Reverse a linked list from position m to n. Do it in-place and in one-pass.
For example:
Given 1->2->3->4->5->NULL, m = 2 and n = 4,
return 1->4->3->2->5->NULL.
Note:
Given m, n satisfy the following condition:
1 ≤ m ≤ n ≤ length of list.
public class Solution {
/**
* The algorithm is straightforward.
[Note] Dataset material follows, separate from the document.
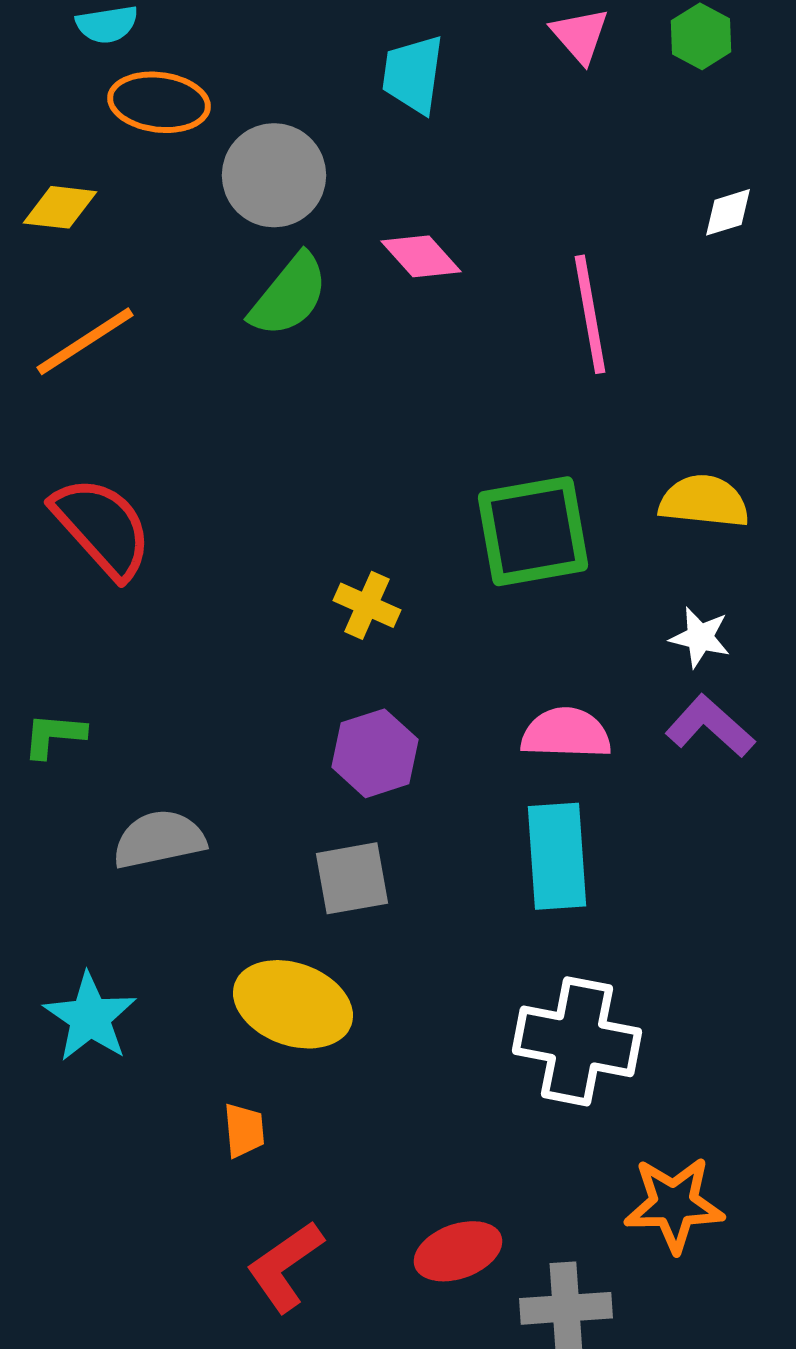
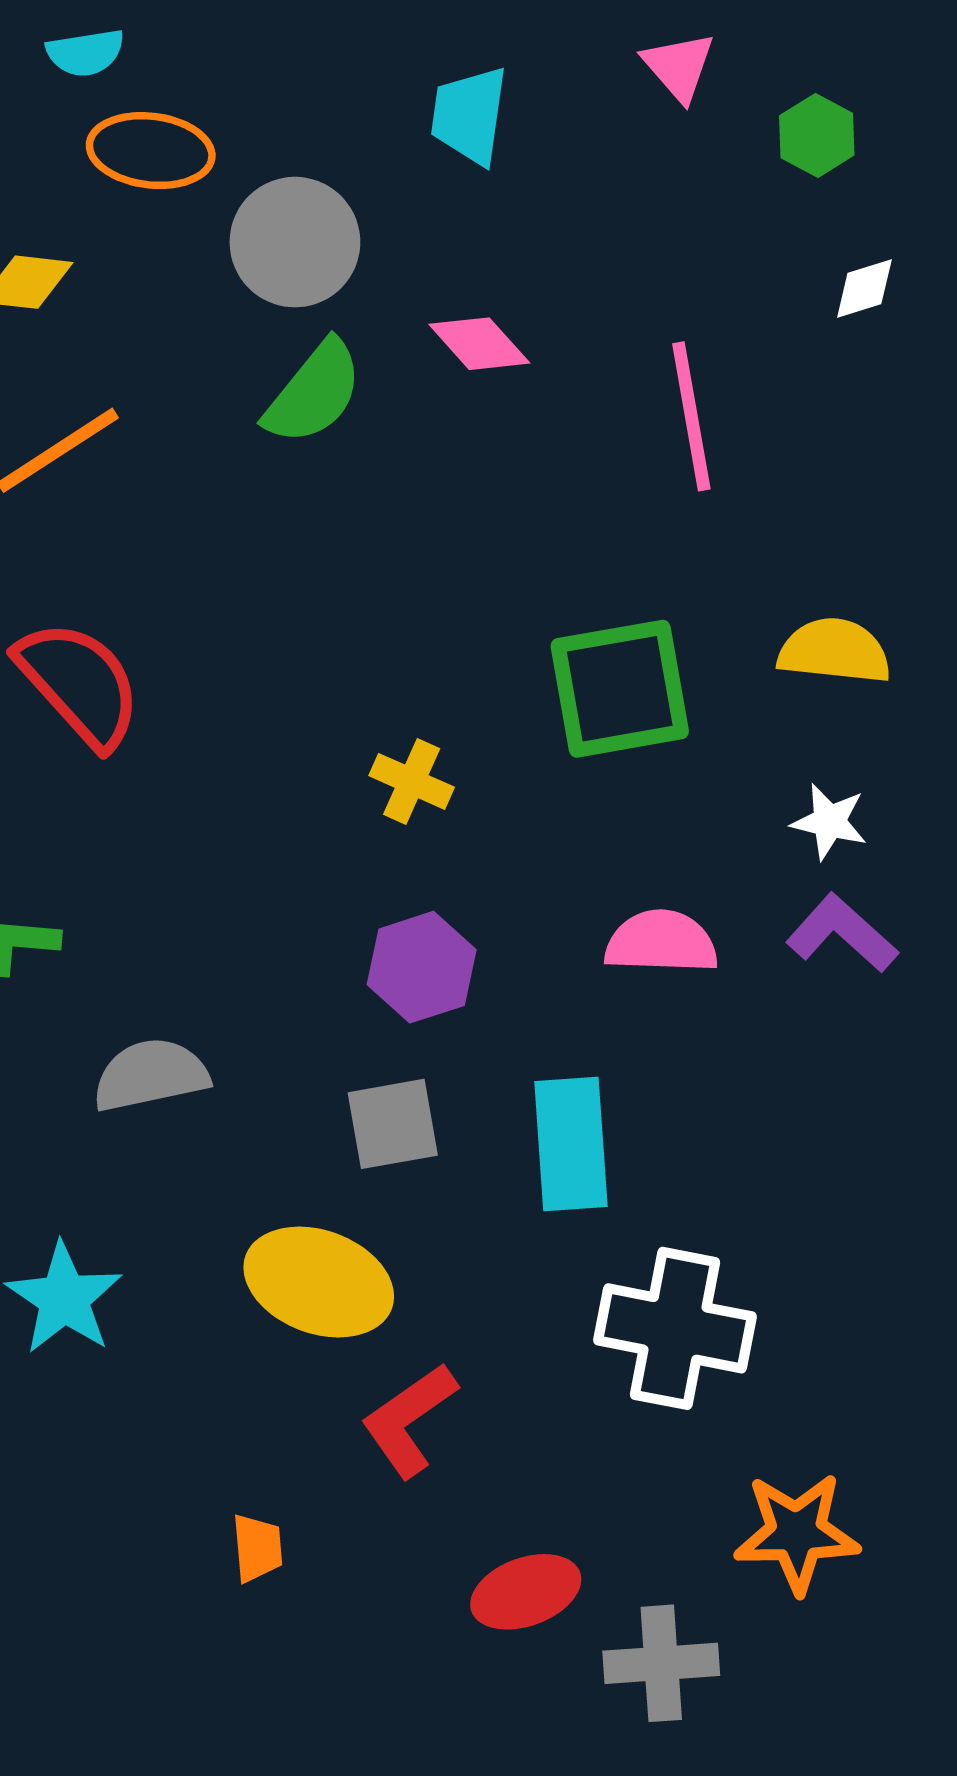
green hexagon: (701, 36) -> (817, 135), moved
cyan rectangle: (557, 856) -> (571, 1144), moved
orange trapezoid: (244, 1130) -> (257, 1548), moved
red L-shape: (285, 1266) -> (409, 1420), moved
We first move one pointer to the m-th node of
* the list and then reverse the links of the following n - m nodes;
* @param head --ListNode, the head node of a linked list
* @param m --int, the start nodes
* @param n --int, the ending nodes
* @return ListNode --head of the new linked list
* @author Averill Zheng
* @version 2014-06-12
* @since JDK 1.7
*/
public ListNode reverseBetween(ListNode head, int m, int n) {
ListNode newHead = new ListNode(0);
newHead.next = head;
ListNode previous = null;;
ListNode firstNode = newHead;
int i = 0;
while(i < m){
previous = firstNode;
firstNode = firstNode.next;
++i;
}
//remember previous.next = firstNode;
ListNode current = firstNode.next;
ListNode tail = null;
int j = 0;
while(j < n - m){
tail = firstNode;
firstNode = current;
current = current.next;
firstNode.next = tail;
++j;
}
previous.next.next = current;
previous.next = firstNode;
newHead = newHead.next;
return newHead;
}
}